▶ **Records contained in a dataset**:

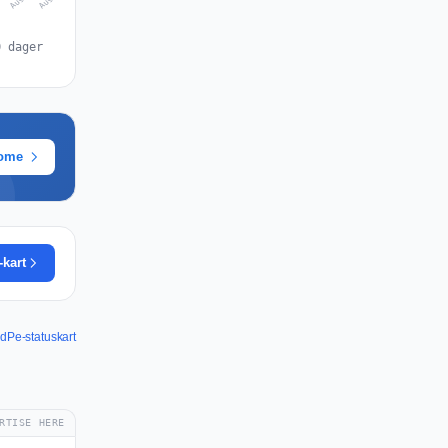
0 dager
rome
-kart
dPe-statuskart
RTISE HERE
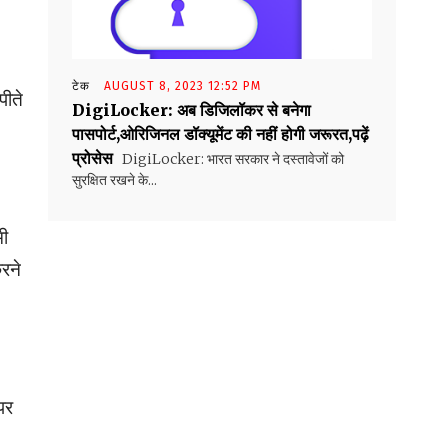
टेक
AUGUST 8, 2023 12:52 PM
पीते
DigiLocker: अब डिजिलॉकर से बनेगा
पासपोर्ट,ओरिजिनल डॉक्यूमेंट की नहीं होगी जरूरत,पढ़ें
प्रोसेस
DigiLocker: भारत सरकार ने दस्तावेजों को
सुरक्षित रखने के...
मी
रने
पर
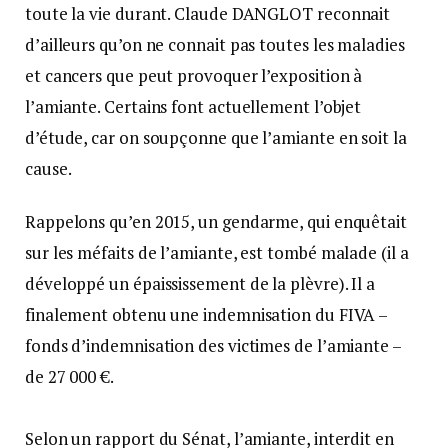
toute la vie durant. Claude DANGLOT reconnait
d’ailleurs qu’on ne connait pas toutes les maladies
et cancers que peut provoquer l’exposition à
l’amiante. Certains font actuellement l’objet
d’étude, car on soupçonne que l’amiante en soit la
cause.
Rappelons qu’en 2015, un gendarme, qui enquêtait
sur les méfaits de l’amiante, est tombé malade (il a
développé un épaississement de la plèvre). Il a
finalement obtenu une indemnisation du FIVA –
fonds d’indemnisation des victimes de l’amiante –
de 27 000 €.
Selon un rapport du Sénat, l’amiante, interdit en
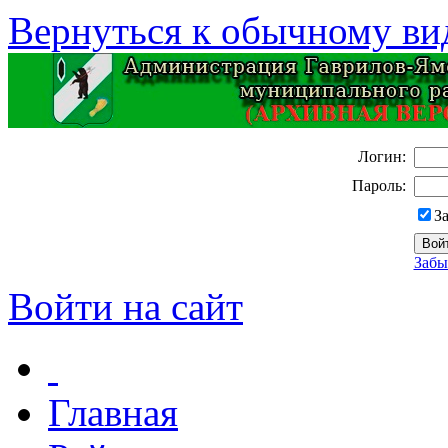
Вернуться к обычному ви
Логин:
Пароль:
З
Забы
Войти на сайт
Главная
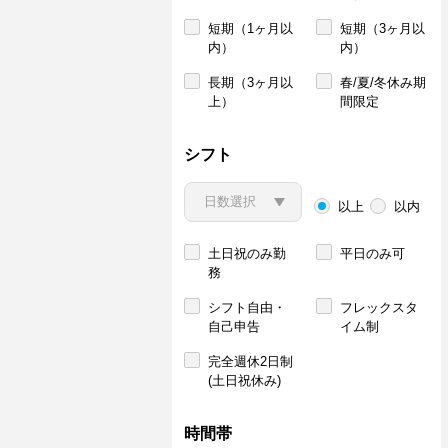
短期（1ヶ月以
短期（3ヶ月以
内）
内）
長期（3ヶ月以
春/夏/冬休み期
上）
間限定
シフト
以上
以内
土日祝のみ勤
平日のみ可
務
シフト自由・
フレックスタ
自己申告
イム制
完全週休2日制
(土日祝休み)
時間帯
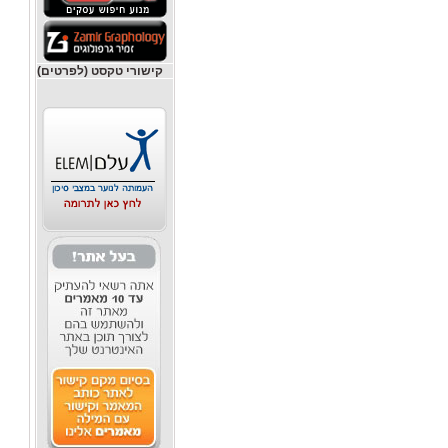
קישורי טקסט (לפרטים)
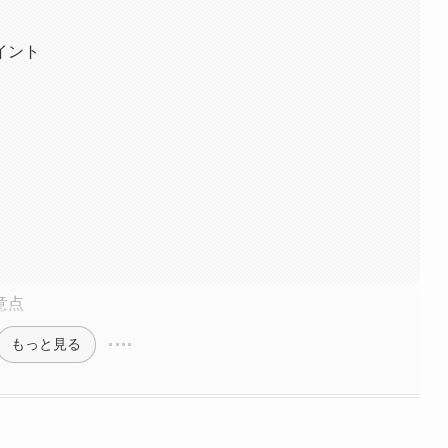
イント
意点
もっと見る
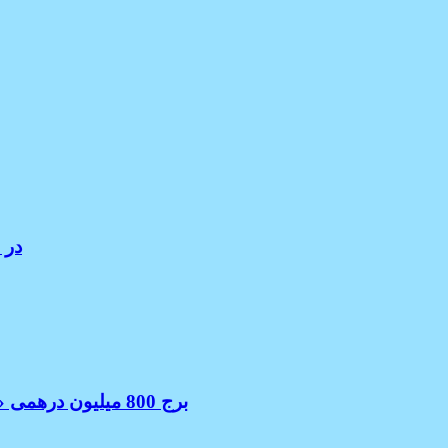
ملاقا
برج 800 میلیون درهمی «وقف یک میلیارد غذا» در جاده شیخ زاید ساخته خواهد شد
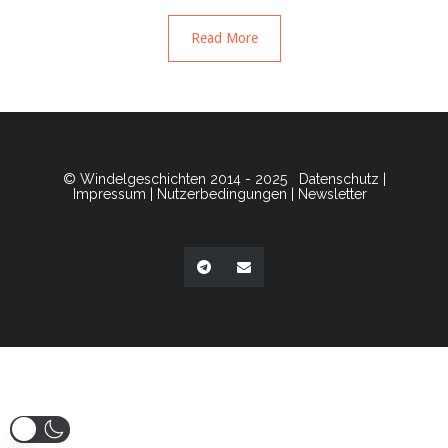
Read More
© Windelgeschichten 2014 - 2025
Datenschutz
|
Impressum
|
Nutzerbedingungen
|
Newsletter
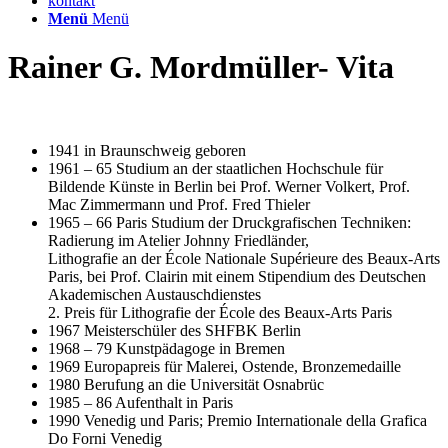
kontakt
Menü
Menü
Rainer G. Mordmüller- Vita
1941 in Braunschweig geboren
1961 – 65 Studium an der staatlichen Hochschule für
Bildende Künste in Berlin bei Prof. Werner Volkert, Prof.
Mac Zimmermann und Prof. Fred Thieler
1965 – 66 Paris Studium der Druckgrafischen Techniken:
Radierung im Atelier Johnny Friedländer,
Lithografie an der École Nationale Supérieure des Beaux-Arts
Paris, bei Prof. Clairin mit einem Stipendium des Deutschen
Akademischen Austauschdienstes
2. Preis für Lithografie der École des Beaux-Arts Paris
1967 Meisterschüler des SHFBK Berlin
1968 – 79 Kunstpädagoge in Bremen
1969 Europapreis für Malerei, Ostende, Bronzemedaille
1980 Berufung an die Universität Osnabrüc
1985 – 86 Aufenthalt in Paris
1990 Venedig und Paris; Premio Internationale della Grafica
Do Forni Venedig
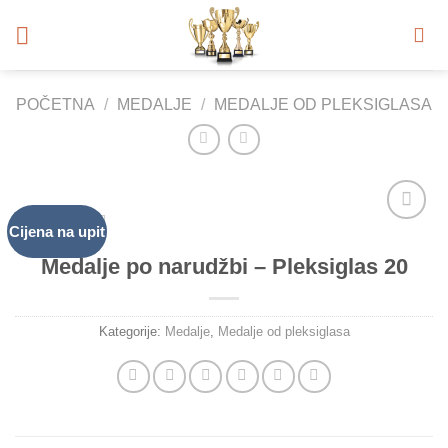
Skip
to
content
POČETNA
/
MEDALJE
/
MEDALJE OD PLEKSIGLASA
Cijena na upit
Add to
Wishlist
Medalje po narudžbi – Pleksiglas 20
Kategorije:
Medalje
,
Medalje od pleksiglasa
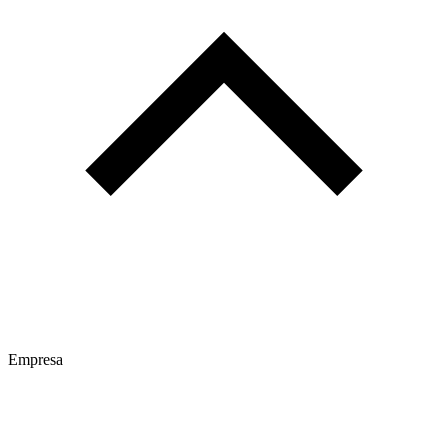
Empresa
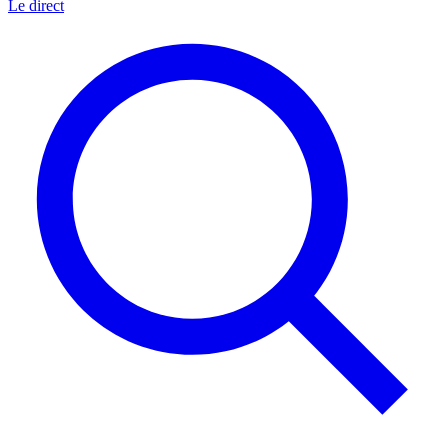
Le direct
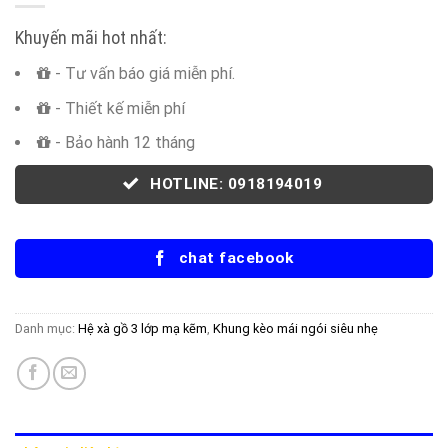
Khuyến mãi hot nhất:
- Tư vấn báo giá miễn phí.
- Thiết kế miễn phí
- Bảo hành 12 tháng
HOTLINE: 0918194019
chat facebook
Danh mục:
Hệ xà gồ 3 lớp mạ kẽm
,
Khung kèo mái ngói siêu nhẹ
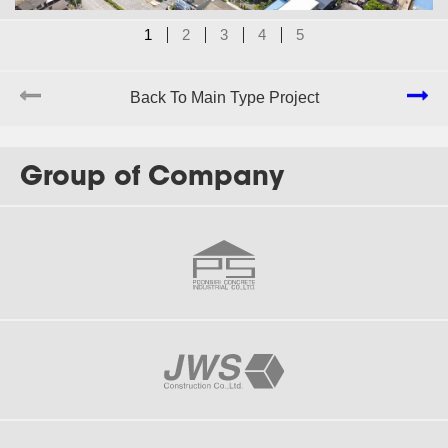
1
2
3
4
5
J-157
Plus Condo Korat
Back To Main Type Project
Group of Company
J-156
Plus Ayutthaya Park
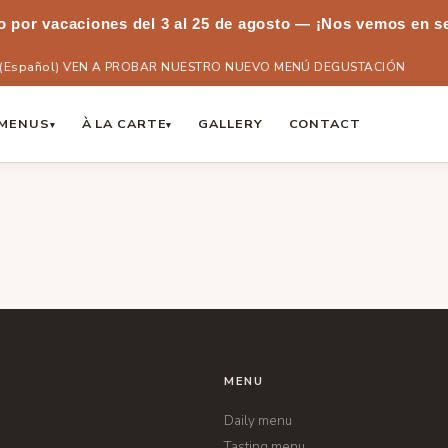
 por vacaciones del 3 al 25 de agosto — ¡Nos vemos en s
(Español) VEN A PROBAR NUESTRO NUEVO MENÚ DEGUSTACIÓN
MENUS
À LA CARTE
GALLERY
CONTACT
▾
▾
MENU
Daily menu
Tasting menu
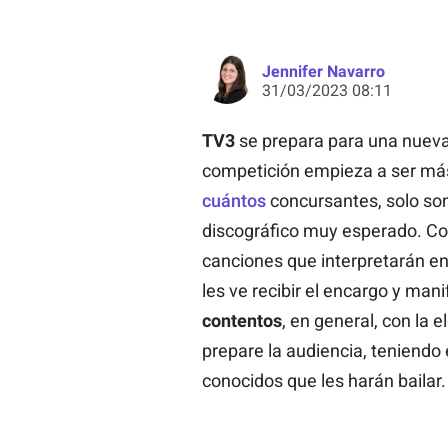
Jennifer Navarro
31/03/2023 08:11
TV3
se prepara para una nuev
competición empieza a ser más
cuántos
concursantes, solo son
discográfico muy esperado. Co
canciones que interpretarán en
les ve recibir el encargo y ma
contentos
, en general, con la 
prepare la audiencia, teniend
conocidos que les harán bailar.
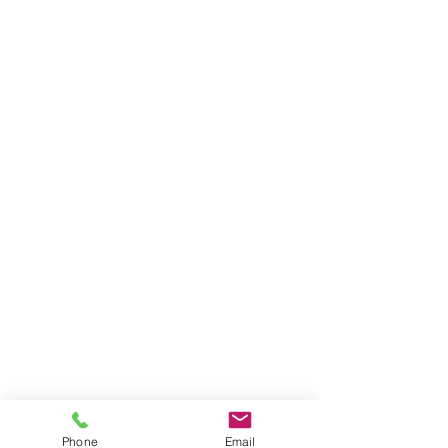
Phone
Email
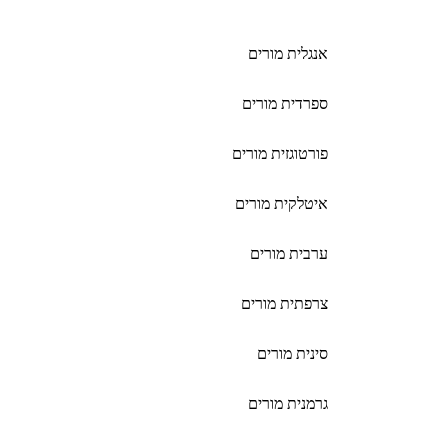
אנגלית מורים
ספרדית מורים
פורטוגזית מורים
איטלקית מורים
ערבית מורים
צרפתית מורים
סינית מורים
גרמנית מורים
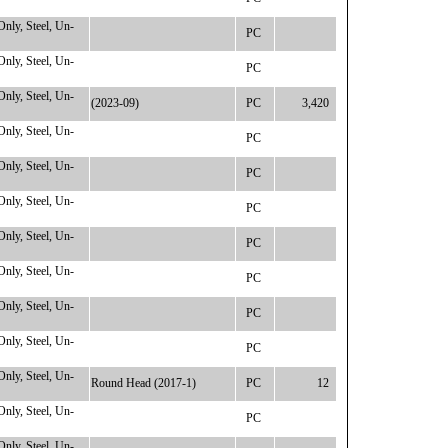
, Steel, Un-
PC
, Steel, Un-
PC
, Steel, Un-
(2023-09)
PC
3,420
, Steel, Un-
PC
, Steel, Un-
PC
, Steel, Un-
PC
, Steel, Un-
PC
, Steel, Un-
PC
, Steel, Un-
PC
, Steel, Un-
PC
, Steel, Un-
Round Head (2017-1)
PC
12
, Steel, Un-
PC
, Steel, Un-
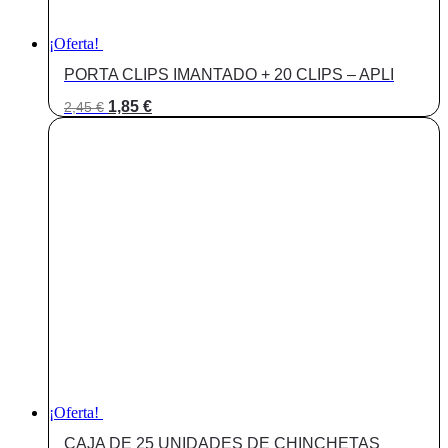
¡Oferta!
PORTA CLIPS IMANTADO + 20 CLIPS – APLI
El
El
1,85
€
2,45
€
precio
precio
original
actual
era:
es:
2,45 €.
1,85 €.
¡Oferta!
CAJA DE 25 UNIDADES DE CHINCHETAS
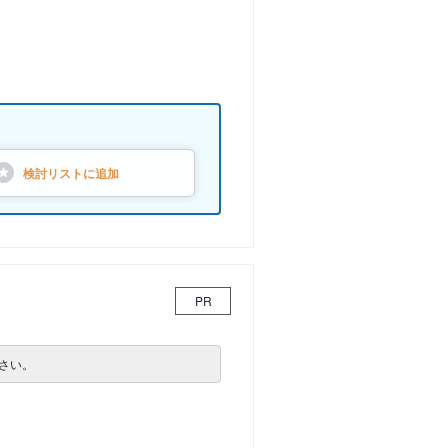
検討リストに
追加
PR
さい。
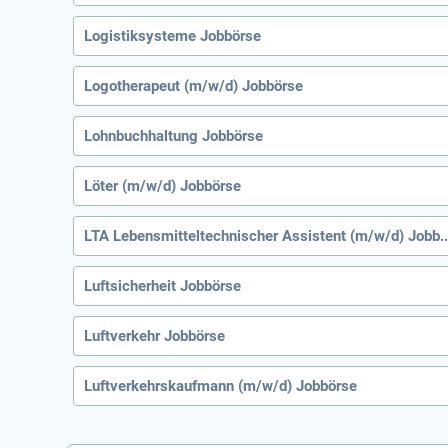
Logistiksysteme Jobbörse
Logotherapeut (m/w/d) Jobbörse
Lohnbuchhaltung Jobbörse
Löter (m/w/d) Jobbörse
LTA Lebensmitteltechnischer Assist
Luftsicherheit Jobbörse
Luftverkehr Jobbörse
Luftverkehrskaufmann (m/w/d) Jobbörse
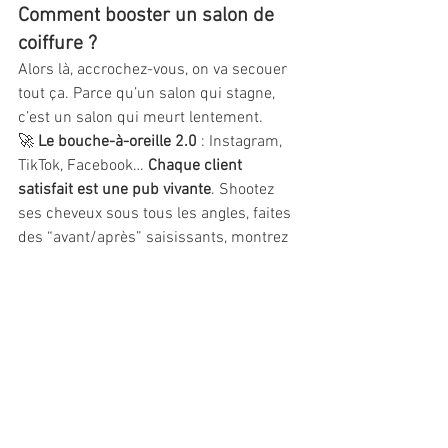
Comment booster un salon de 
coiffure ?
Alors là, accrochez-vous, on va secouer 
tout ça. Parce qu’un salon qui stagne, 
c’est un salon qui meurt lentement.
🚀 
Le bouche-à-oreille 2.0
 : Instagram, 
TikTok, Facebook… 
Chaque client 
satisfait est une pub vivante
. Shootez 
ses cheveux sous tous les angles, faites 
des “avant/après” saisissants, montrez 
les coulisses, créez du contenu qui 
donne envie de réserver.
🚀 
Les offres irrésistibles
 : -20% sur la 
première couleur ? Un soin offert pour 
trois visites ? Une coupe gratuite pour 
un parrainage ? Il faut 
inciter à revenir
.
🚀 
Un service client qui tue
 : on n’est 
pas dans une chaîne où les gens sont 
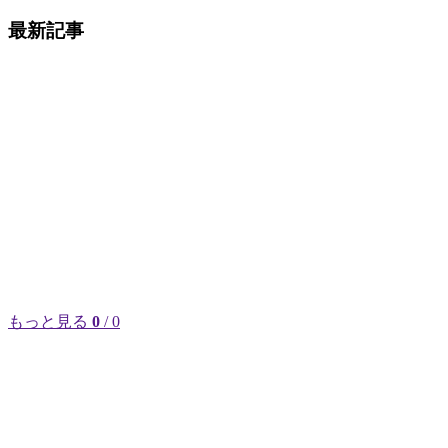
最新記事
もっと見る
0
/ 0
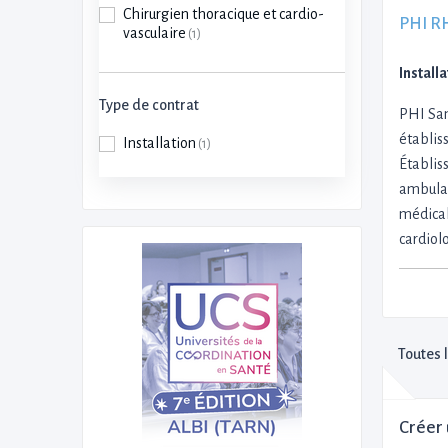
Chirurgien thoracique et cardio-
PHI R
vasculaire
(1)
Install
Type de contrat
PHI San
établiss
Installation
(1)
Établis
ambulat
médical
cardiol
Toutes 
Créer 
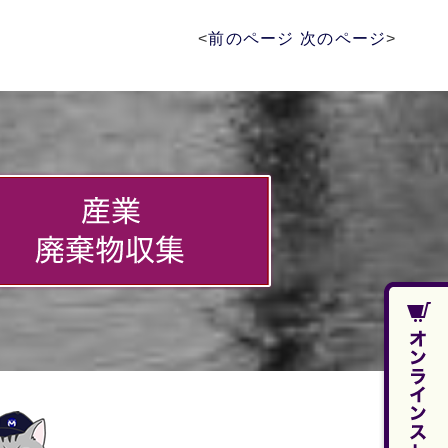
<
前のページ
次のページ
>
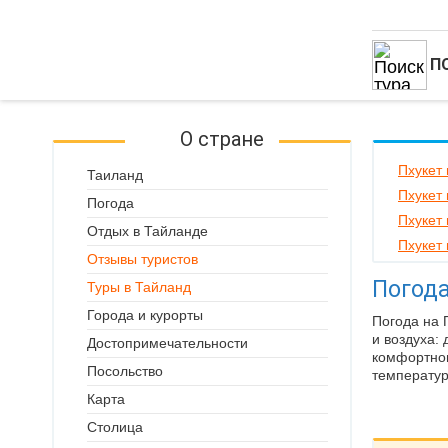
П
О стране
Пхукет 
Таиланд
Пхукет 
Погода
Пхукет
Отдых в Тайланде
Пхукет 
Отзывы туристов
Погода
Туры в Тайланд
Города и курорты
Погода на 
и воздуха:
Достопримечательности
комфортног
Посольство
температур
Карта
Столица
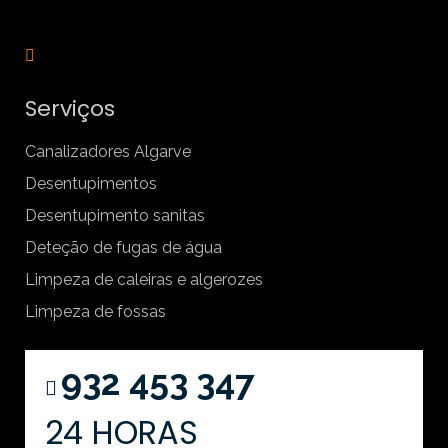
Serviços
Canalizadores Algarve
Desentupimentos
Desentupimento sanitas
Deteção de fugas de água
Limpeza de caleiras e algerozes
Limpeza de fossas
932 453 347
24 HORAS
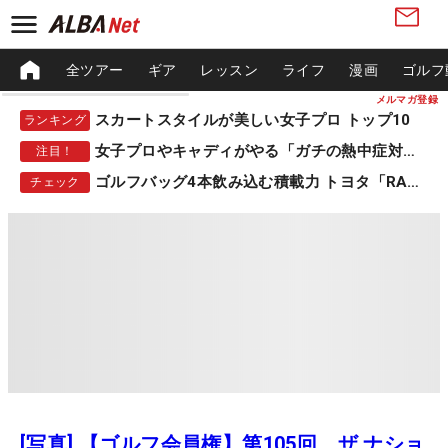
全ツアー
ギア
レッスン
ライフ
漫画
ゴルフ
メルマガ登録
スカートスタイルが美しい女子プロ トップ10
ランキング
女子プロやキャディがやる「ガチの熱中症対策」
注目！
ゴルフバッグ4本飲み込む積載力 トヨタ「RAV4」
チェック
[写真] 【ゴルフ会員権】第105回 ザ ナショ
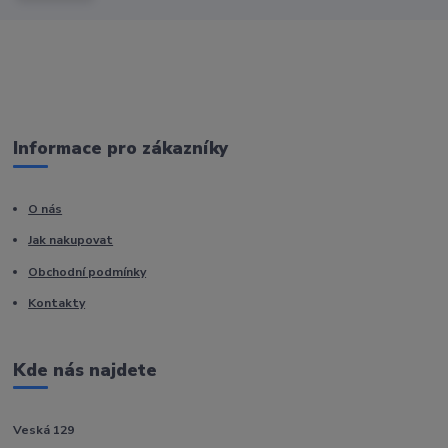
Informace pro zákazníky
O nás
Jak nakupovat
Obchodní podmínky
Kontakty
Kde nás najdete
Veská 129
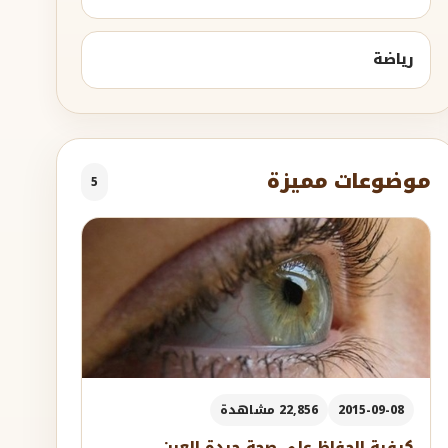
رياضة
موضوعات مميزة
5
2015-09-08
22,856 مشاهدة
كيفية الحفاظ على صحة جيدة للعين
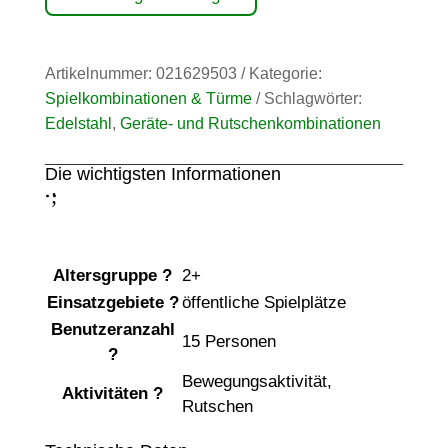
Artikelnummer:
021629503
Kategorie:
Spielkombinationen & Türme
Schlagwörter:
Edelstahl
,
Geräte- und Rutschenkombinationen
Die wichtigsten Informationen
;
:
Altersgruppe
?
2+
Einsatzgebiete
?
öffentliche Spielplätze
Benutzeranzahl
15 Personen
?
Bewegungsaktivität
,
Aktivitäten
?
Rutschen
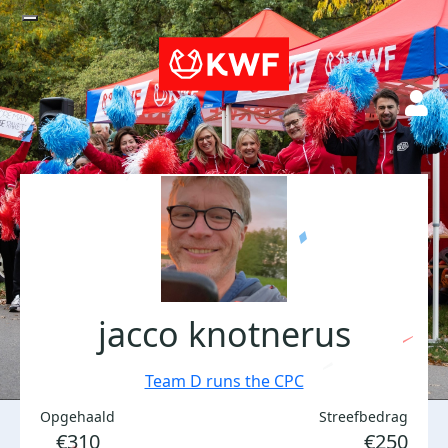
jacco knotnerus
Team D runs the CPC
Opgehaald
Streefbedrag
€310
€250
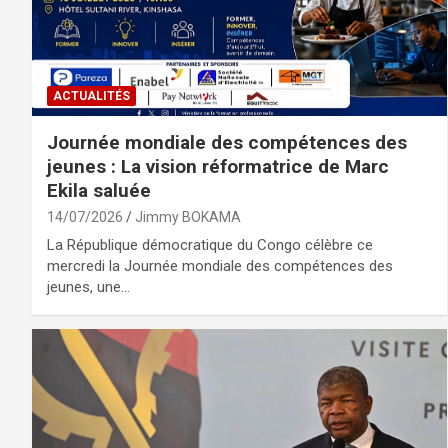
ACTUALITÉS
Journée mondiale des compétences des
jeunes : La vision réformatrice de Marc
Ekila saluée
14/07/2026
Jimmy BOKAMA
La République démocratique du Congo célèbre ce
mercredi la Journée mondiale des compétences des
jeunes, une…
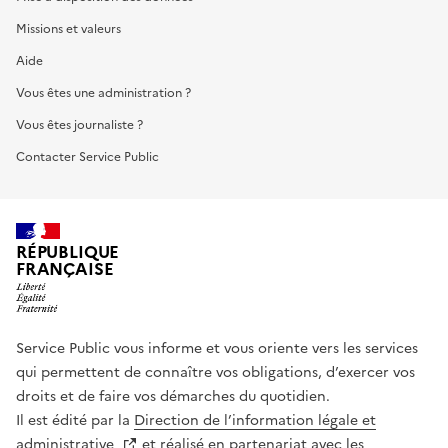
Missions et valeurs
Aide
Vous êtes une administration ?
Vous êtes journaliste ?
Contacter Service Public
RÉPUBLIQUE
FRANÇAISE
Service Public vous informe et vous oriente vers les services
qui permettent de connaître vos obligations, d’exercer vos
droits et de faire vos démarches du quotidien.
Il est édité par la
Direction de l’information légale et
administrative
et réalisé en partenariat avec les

▶ **PROBLEM DESCRIPTION**:
Copy back exactly the lines above from the one containing "Datenschutz" through the one containing "Paris, bei Prof.", and leave every picture behind.

▶ **RESPONSE AREA**:
Datenschutz
|
Impressum
|
Nutzerbedingungen
|
Newsletter
kontakt
Menü
Menü
Rainer G. Mordmüller- Vita
1941 in Braunschweig geboren
1961 – 65 Studium an der staatlichen Hochschule für
Bildende Künste in Berlin bei Prof. Werner Volkert, Prof.
Mac Zimmermann und Prof. Fred Thieler
1965 – 66 Paris Studium der Druckgrafischen Techniken:
Radierung im Atelier Johnny Friedländer,
Lithografie an der École Nationale Supérieure des Beaux-Arts
Paris, bei Prof. Clairin mit einem Stipendium des Deutschen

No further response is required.